[Extracted page text data]
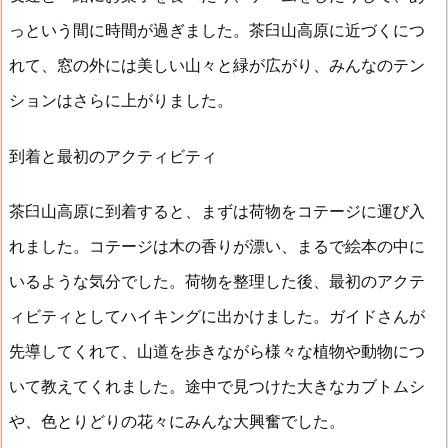
っという間に時間が過ぎました。茶臼山高原に近づくにつ
れて、窓の外には美しい山々と緑が広がり、みんなのテン
ションはさらに上がりました。
到着と最初のアクティビティ
茶臼山高原に到着すると、まずは荷物をコテージに運び入
れました。コテージは木の香りが漂い、まるで絵本の中に
いるような気分でした。荷物を整理した後、最初のアクテ
ィビティとしてハイキングに出かけました。ガイドさんが
先導してくれて、山道を歩きながら様々な植物や動物につ
いて教えてくれました。途中で見つけた大きなカブトムシ
や、色とりどりの花々にみんな大興奮でした。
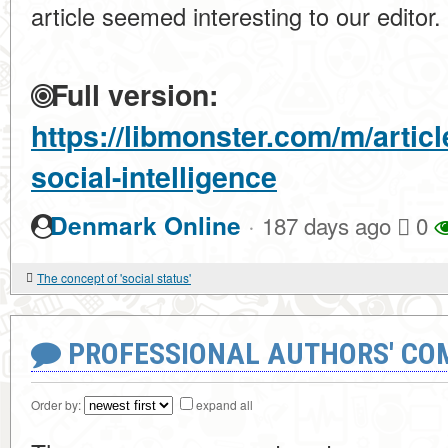
article seemed interesting to our editor.
Full version:
https://libmonster.com/m/artic
social-intelligence
·
Denmark Online
187 days ago
0
The concept of 'social status'
PROFESSIONAL AUTHORS' CO
Order by:
expand all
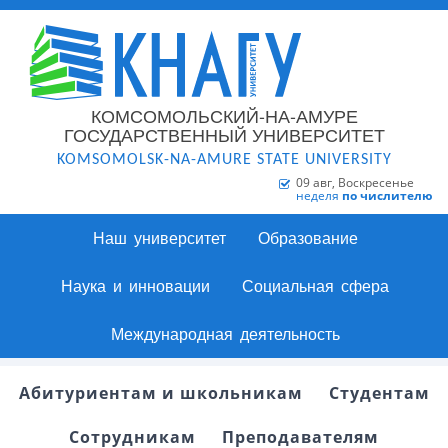
КОМСОМОЛЬСКИЙ-НА-АМУРЕ
ГОСУДАРСТВЕННЫЙ УНИВЕРСИТЕТ
KOMSOMOLSK-NA-AMURE STATE UNIVERSITY
09 авг, Воскресенье
неделя
по числителю
Наш университет
Образование
Наука и инновации
Социальная сфера
Международная деятельность
Абитуриентам и школьникам
Студентам
Сотрудникам
Преподавателям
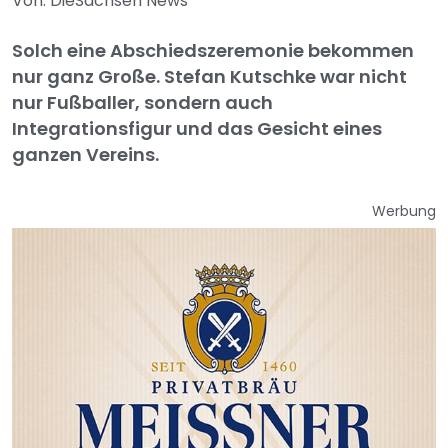
Von: DieSachsen News
Solch eine Abschiedszeremonie bekommen
nur ganz Große. Stefan Kutschke war nicht
nur Fußballer, sondern auch
Integrationsfigur und das Gesicht eines
ganzen Vereins.
Werbung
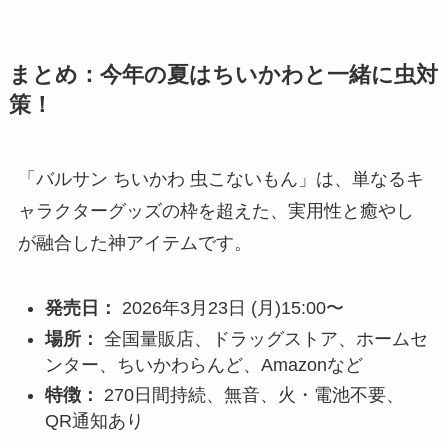
まとめ：今年の夏はちいかわと一緒に虫対
策！
「バルサン ちいかわ 虫こないもん」は、単なるキ
ャラクターグッズの枠を超えた、実用性と癒やし
が融合した神アイテムです。
発売日：
2026年3月23日 (月)15:00〜
場所：
全国量販店、ドラッグストア、ホームセ
ンター、ちいかわらんど、Amazonなど
特徴：
270日間持続、無音、火・電池不要、
QR通知あり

### TASK TO COMPLETE
None of the pictures belong in the copy; transcribe the rest of the data exactly.

### WRITTEN SOLUTION
っという間に時間が過ぎました。茶臼山高原に近づくにつ
れて、窓の外には美しい山々と緑が広がり、みんなのテン
ションはさらに上がりました。
到着と最初のアクティビティ
茶臼山高原に到着すると、まずは荷物をコテージに運び入
れました。コテージは木の香りが漂い、まるで絵本の中に
いるような気分でした。荷物を整理した後、最初のアクテ
ィビティとしてハイキングに出かけました。ガイドさんが
先導してくれて、山道を歩きながら様々な植物や動物につ
いて教えてくれました。途中で見つけた大きなカブトムシ
や、色とりどりの花々にみんな大興奮でした。
article seemed interesting to our editor.
Full version:
https://libmonster.com/m/artic
social-intelligence
·
Denmark Online
187 days ago
0
The concept of 'social status'
PROFESSIONAL AUTHORS' CO
Order by:
expand all
КОМСОМОЛЬСКИЙ-НА-АМУРЕ
ГОСУДАРСТВЕННЫЙ УНИВЕРСИТЕТ
KOMSOMOLSK-NA-AMURE STATE UNIVERSITY
09 авг, Воскресенье
неделя
по числителю
Наш университет
Образование
Наука и инновации
Социальная сфера
Международная деятельность
Абитуриентам и школьникам
Студентам
Сотрудникам
Преподавателям
Von: DieSachsen News
Solch eine Abschiedszeremonie bekommen
nur ganz Große. Stefan Kutschke war nicht
nur Fußballer, sondern auch
Integrationsfigur und das Gesicht eines
ganzen Vereins.
Werbung
まとめ：今年の夏はちいかわと一緒に虫対
策！
「バルサン ちいかわ 虫こないもん」は、単なるキ
ャラクターグッズの枠を超えた、実用性と癒やし
が融合した神アイテムです。
発売日：
2026年3月23日 (月)15:00〜
場所：
全国量販店、ドラッグストア、ホームセ
ンター、ちいかわらんど、Amazonなど
特徴：
270日間持続、無音、火・電池不要、
QR通知あり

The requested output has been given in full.